4. Development of Speaker-Specific TTS for Articulatory Disorders and TTS with Adaptive Speech Rate for Visually Challenged

  • Augmentative and alternative speech assistive devices that handle disordered speech as input and provide intelligible speech as output are considered high-tech AAC devices.
  • These AAC devices require an ASR system, a text-processing module, and a TTS system that can produce speech in a disordered speaker’s own voice.
  • To retain the identity of the dysarthric speaker, in TTS, speaker-adaptation / voice conversion techniques can be carried out.
  • The speech rate of a dysarthric speaker varies across severity. 
  • Jitter and shimmer may be observed in a few speakers as well.
  • Speech rate analysis across different classes of dysarthric speakers will help in modifying the duration models in TTS to improve intelligibility.
  • A speech rate/prosody modification system as a post-processing module can be introduced to improve intelligibility.
  • As part of MeitY TTS Phase-II Consortium, the consortium has made efforts to integrate screen readers for the visually challenged, in particular, integration of NVDA/ORCA with TTS.
  • However, it was observed that most visually challenged people wanted to hear speech at different speeds (ideally adaptively changing speed)
  • To that effect, we propose to use signal processing methods such as pitch, tempo, and time-scale modification.
  • Given the potential of GANs for voice conversion, the relevance of GANs for TTS will be explored.

 

B.Assistive Technologies for Autism Spectrum Disorder (ASD) Individuals

  • Impairment in social communication and social skills have been considered core symptoms of autism spectrum disorder (ASD).
  • In particular, ASD is a neurodevelopmental disorder that affects approximately 1 in 68 individuals, and it is characterized by a deficit in social communication and restricted, repetitive behaviour.
  • Some of the major characteristics of autism are abnormal speech patterns.
  • Children with autism are often non-verbal when initially diagnosed.
  • If the individuals with ASD are verbal, the uttered speech is highly deviant and has a limited communication function.
  • The speech of many children with autism appears abnormal and is often described as machine-like, “monotonic,” or “sing-song.”
  • The abnormalities were even noted in early descriptions of autism.
  • However, their exact characteristics, underlying mechanisms, consistency, and diagnostic power had not yet been established.
  • Earlier studies on abnormal speech patterns focused on prosody or abnormal supra-segmental aspects of speech production. 
  • Further studies have been conducted to make the distinction in delayed speech acquisition by developing speech spectrum-based measures, such as the long-term average spectrum. 
  • Some of the areas where studies have been conducted include: 
    • Long-term average spectrum analysis
    • Pitch analysis
    • Noise-level estimation
    • Spectral variability.
  • A number of abnormal speech patterns in autism have been identified, including 
    • Echolalia
    • Pronoun reversal
    • Metaphorical language
    • Poor grammatical structure
    • Atonality 
    • Arrhythmia.
  • Studies also have shown that abnormal speech patterns in autism are reflected in pitch variability and spectral content.
  • The variability may be an indication of abnormal processing of auditory feedback or instability in the mechanisms that control pitch.
  • Autistic children tend to repeat certain words and phrases over and over.
  • These phrases are often quite basic in nature.
  • Many people with autism are unable to label objects or use and understand abstract concepts until quite late, if at all.
  • People diagnosed with autism normally use idiosyncratic speech that makes little sense to those who are not familiar with them.
  • These individuals also use odd tones, where the speeches are characterized by rises at the end of sentences that are monotonous.
  • They may also use irregular intonation, pitch, pace, rhythm, and articulation.
  • Some of them also find it difficult to change their volumes irrespective of where they are.

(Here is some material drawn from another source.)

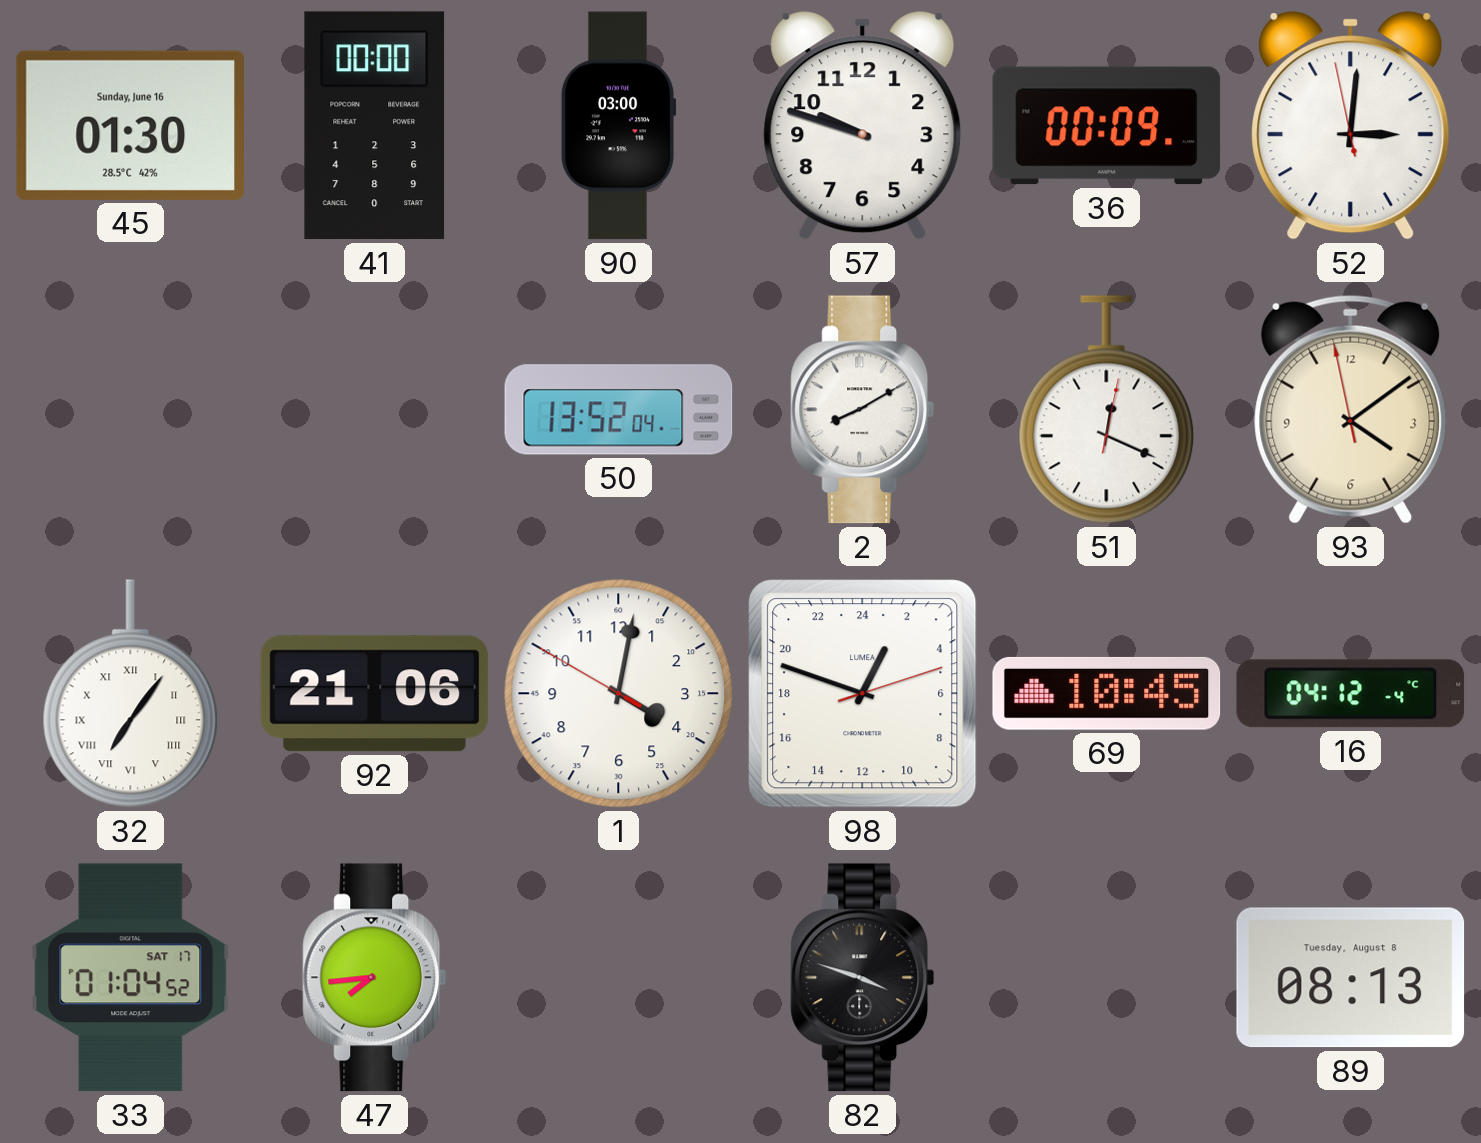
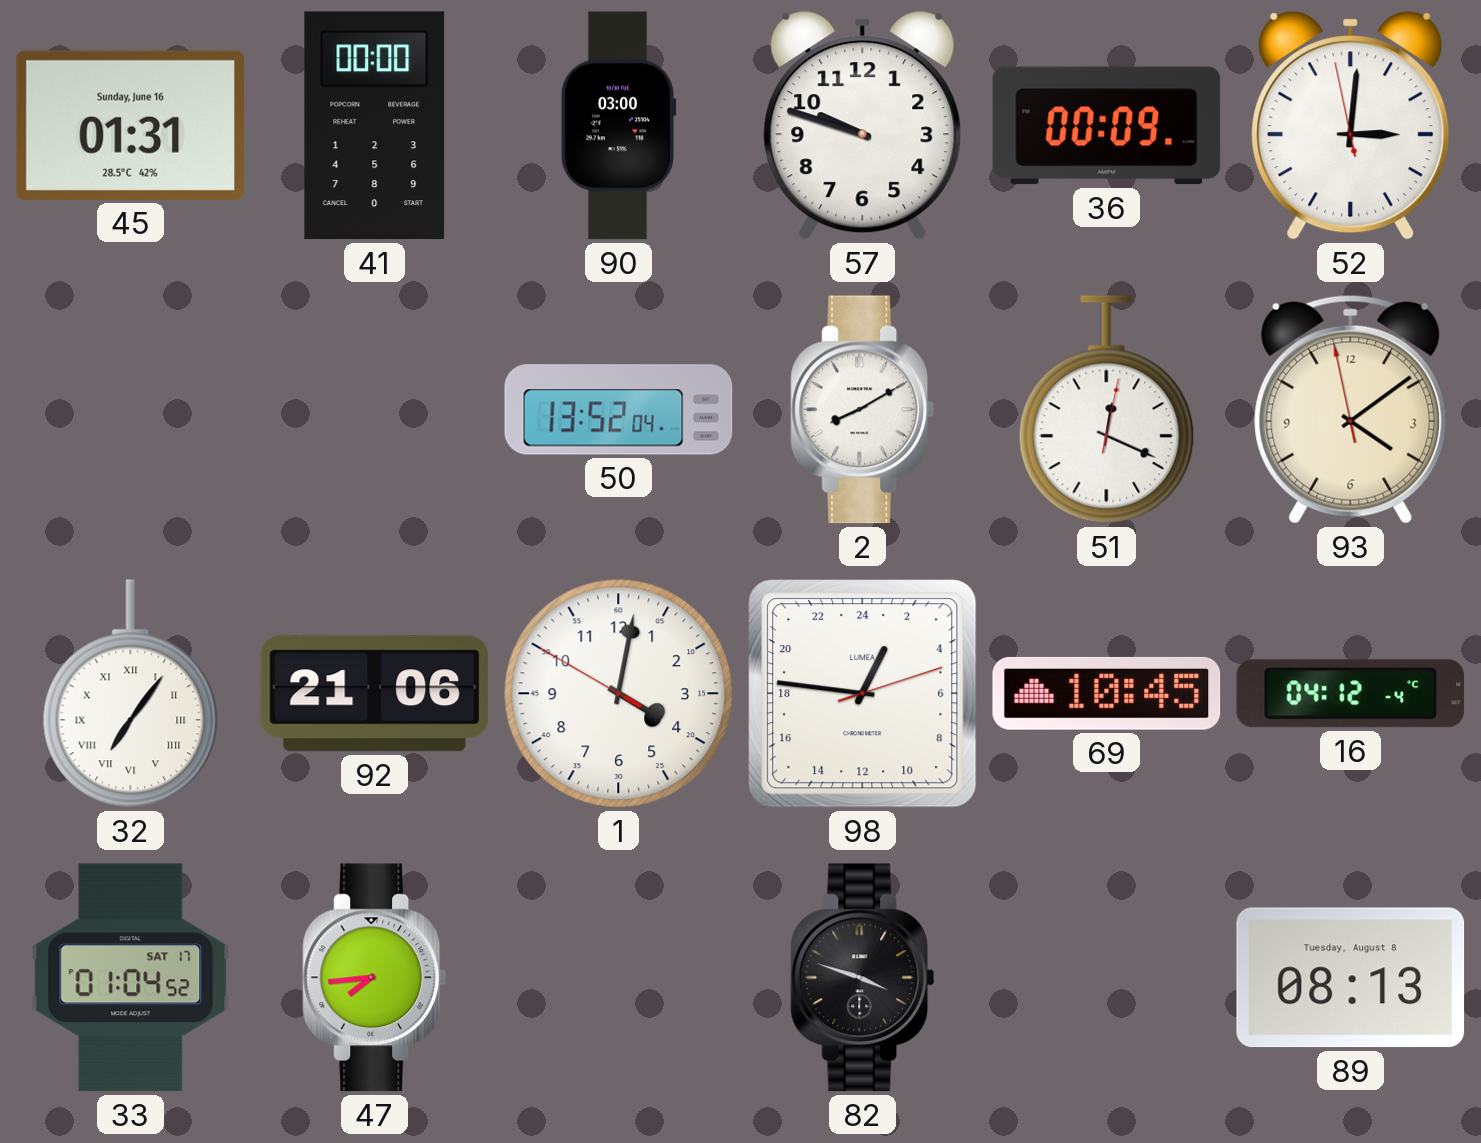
45: 01:30 -> 01:31
98: 1:48 -> 1:46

5. To Develop an Infant Cry Database for Early Detection and Analysis of ASD and

Pathology Classification

  • Many of the core criteria used to diagnose ASD fully emerge after the first two years of life, making early identification/diagnosis challenging.
  • Even after appropriate diagnosis and treatment, many individuals with ASD who develop high functioning autism have persistent difficulties in aspects of pragmatics and vocal communication, despite years of empirically supported intervention targeting expressive and receptive language and communication. 
  • Moreover, there is no biological test or medical test that can identify ASD.
  • It is proposed to develop an infant cry database for early detection and analysis of ASD and other pathological conditions, such as asthma, asphyxia, deaf, and larynx not developed. 
  • Moreover, asthma and asphyxia are very prevalent in the Indian context. 
  • Collecting an infant cry database requires permission from the hospital authorities and parents as well. 
  • Getting cry signals of infants suffering from pathology is furthermore difficult. 
  • Getting a statistically significant infant cry corpus is a challenging task. 
  • Most of the researchers working in this area have their own database with different
    • sets of infant cry types
    • recording conditions
    •  microphones
    • age groups
    • different pathologies 
    • different weights of infants. 
  • In pathological cry analysis, cry characteristics change with the severity of the disease (pathology). 
  • In such cases, long-term follow-up of the infant is required, which is a time-consuming and difficult task. 
  • All these effects altogether pose a challenge to the researchers. 
  • During infant cry data collection, the following aspects should be considered:
    • The participation of infants must be voluntary in nature. No one can be forced to be a part of this study.
    • Before participation in the data collection, parents must be informed about the purpose of the study and the method of data collection. Written consent must be obtained from the parents.
    • Data should be collected in the presence of medical practitioners to get their feedback on the research work for normal vs pathological cases
    • The cry utterance should be long for the study of reasons for crying.
    • In the study of pathological cries, the reason for crying should be the same. 
    • The reason for crying will give changes in acoustic features in addition to the changes in acoustic features due to the presence of pathology.
  • Forcing air through the vocal tract and over the larynx produces a cry. 
  • The process of controlling the air passing through the larynx is regulated, through the cranial nerves, by the brainstem and limbic system, functions of which are thought to be compromised in individuals with ASD. 
  • Assessment of the spectrographic characteristics of crying can give investigators important information about the function of those brain areas that are involved in the pathogenesis of ASD.
  • Ten distinct cry modes-reflecting pattern of variations of fundamental frequency (Fo) or pitch and its harmonics from the narrowband spectrogram (as shown in Fig. 1) for normal infant cry. 
  • Anomalies in the Fo during a crying episode, such as dysphonation and hyperphonation in children with ASD, are expected to indicate the anomaly and will be significant in detecting the disorder earlier. 
  • To carry out this research, signal processing-based approaches using narrowband spectrographic representations showing horizontal striations can be used.
  • It is proposed to explore the significance of Constant-Q Transform (CQT) and its cepstral representation, i.e., Constant-Q Cepstral Coefficients (CQCC) in infant cry classification and its relation with early warning signs of individuals with ASD. 
  • Further, the classification of other pathological conditions, such as asphyxia, speech disorder due to cerebral palsy, asthma and asphyxia-based infant cry analysis as an early warning assessment tool will be explored.
  • The Constant-Q Transform has a variable spectro-temporal resolution in the time-frequency plane.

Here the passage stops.